*** Block opens ***

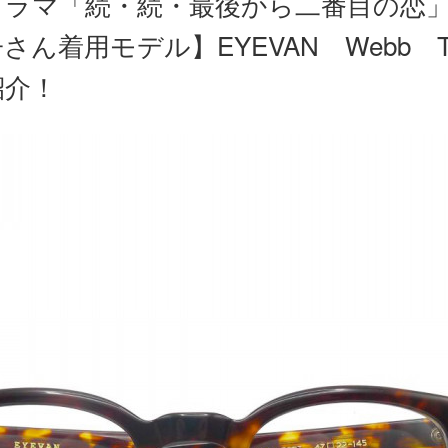
ドラマ「続・続・最後から二番目の恋
さん着用モデル】EYEVAN Webb T
紹介！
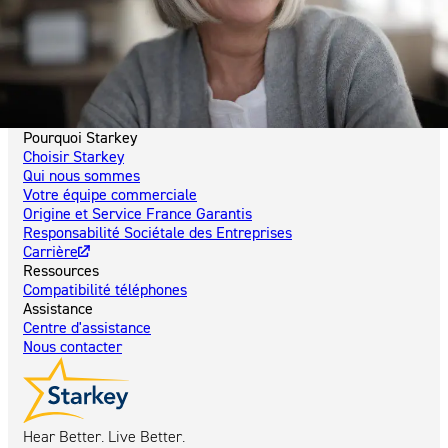
Pourquoi Starkey
Choisir Starkey
Qui nous sommes
Votre équipe commerciale
Origine et Service France Garantis
Responsabilité Sociétale des Entreprises
Carrière
Ressources
Compatibilité téléphones
Assistance
Centre d'assistance
Nous contacter
Hear Better. Live Better.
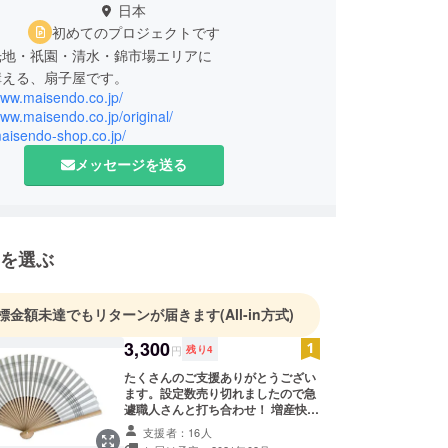
日本
初めてのプロジェクトです
光地・祇園・清水・錦市場エリアに
構える、扇子屋です。
www.maisendo.co.jp/
www.maisendo.co.jp/original/
maisendo-shop.co.jp/
メッセージを送る
を選ぶ
標金額未達でもリターンが届きます
(All-in方式)
3,300
円
残り
4
たくさんのご支援ありがとうござい
ます。設定数売り切れましたので急
遽職人さんと打ち合わせ！ 増産快諾
いただけましたので2０本、リター
支援者：16人
ン品追加させていただきました！ 扇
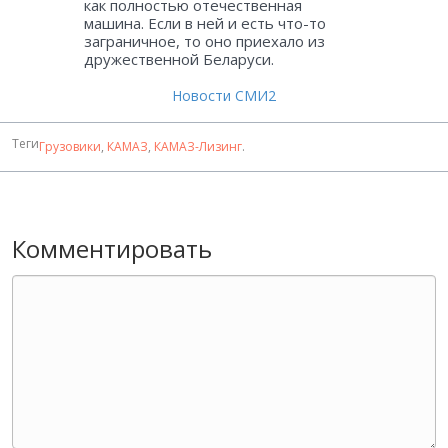
как полностью отечественная
машина. Если в ней и есть что-то
заграничное, то оно приехало из
дружественной Беларуси.
Новости СМИ2
Теги
Грузовики
,
КАМАЗ
,
КАМАЗ-Лизинг
.
Комментировать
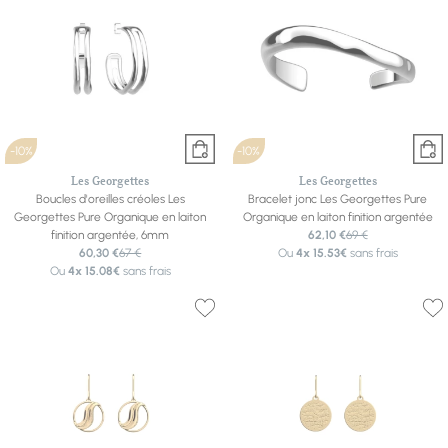
-10%
-10%
Les Georgettes
Les Georgettes
Boucles d'oreilles créoles Les
Bracelet jonc Les Georgettes Pure
Georgettes Pure Organique en laiton
Organique en laiton finition argentée
finition argentée, 6mm
62,10 €
69 €
60,30 €
67 €
Ou
4x
15.53€
sans frais
Ou
4x
15.08€
sans frais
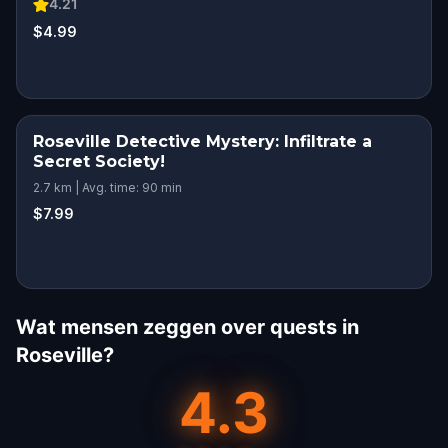
4.21
$4.99
Roseville Detective Mystery: Infiltrate a
Secret Society!
2.7 km | Avg. time: 90 min
$7.99
Wat mensen zeggen over quests in
Roseville?
4.3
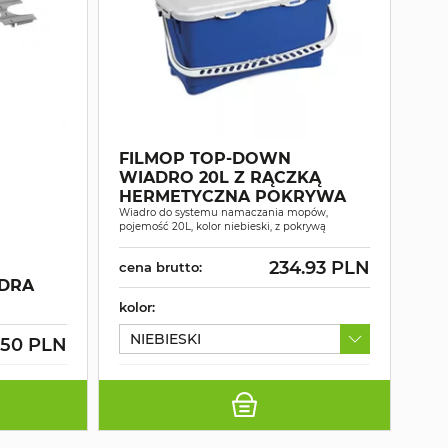
FILMOP TOP-DOWN
WIADRO 20L Z RĄCZKĄ
HERMETYCZNA POKRYWA
Wiadro do systemu namaczania mopów,
pojemość 20L, kolor niebieski, z pokrywą
234.93 PLN
cena brutto:
DRA
kolor:
NIEBIESKI
.50 PLN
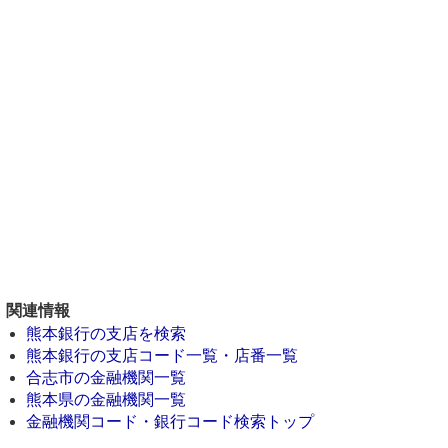
関連情報
熊本銀行の支店を検索
熊本銀行の支店コード一覧・店番一覧
合志市の金融機関一覧
熊本県の金融機関一覧
金融機関コード・銀行コード検索トップ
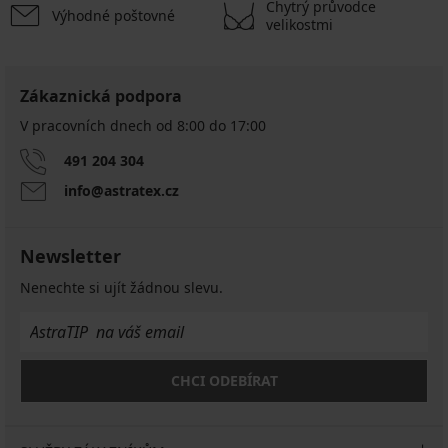
Chytrý průvodce
Výhodné poštovné
velikostmi
Zákaznická podpora
V pracovních dnech od 8:00 do 17:00
491 204 304
info@astratex.cz
Newsletter
Nenechte si ujít žádnou slevu.
CHCI ODEBÍRAT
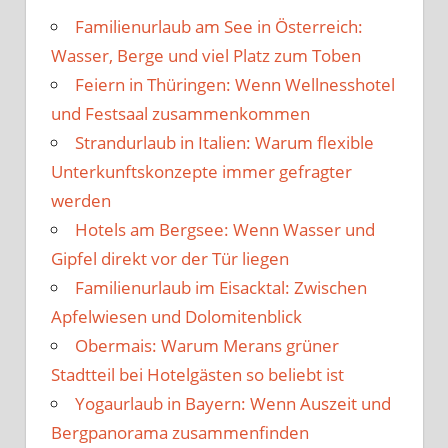
Familienurlaub am See in Österreich:
Wasser, Berge und viel Platz zum Toben
Feiern in Thüringen: Wenn Wellnesshotel
und Festsaal zusammenkommen
Strandurlaub in Italien: Warum flexible
Unterkunftskonzepte immer gefragter
werden
Hotels am Bergsee: Wenn Wasser und
Gipfel direkt vor der Tür liegen
Familienurlaub im Eisacktal: Zwischen
Apfelwiesen und Dolomitenblick
Obermais: Warum Merans grüner
Stadtteil bei Hotelgästen so beliebt ist
Yogaurlaub in Bayern: Wenn Auszeit und
Bergpanorama zusammenfinden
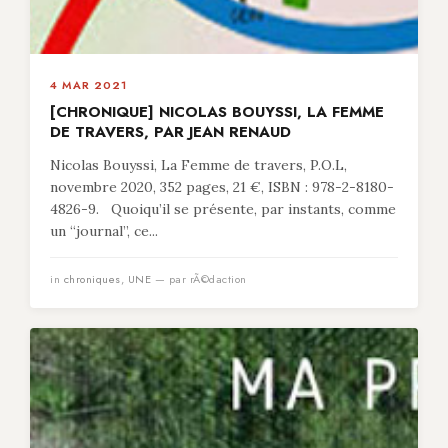
4 MAR 2021
[CHRONIQUE] NICOLAS BOUYSSI, LA FEMME
DE TRAVERS, PAR JEAN RENAUD
Nicolas Bouyssi, La Femme de travers, P.O.L,
novembre 2020, 352 pages, 21 €, ISBN : 978-2-8180-
4826-9. Quoiqu’il se présente, par instants, comme
un “journal”, ce...
in
chroniques
,
UNE
— par rÃ©daction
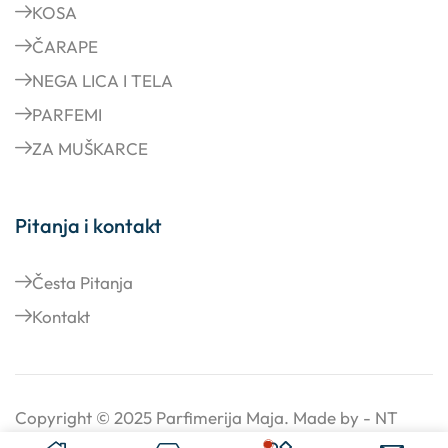
KOSA
ČARAPE
NEGA LICA I TELA
PARFEMI
ZA MUŠKARCE
Pitanja i kontakt
Česta Pitanja
Kontakt
Copyright © 2025
Parfimerija Maja
. Made by -
NT
dizajn
.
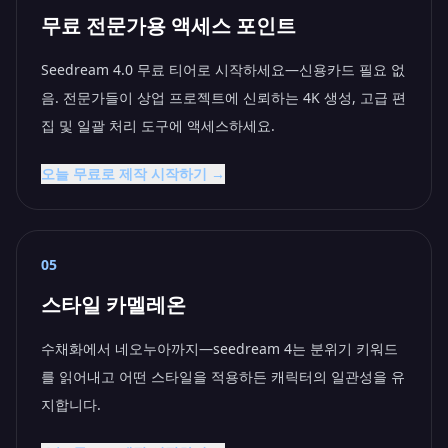
무료 전문가용 액세스 포인트
Seedream 4.0 무료 티어로 시작하세요—신용카드 필요 없
음. 전문가들이 상업 프로젝트에 신뢰하는 4K 생성, 고급 편
집 및 일괄 처리 도구에 액세스하세요.
오늘 무료로 제작 시작하기 →
05
스타일 카멜레온
수채화에서 네오누아까지—seedream 4는 분위기 키워드
를 읽어내고 어떤 스타일을 적용하든 캐릭터의 일관성을 유
지합니다.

*** Block closes ***

• **WHAT YOU SHOULD DO**: Looking at the listing above, count every line in which the string "Georgettes" appears, and give only that count.

• **TASK SOLUTION**: 4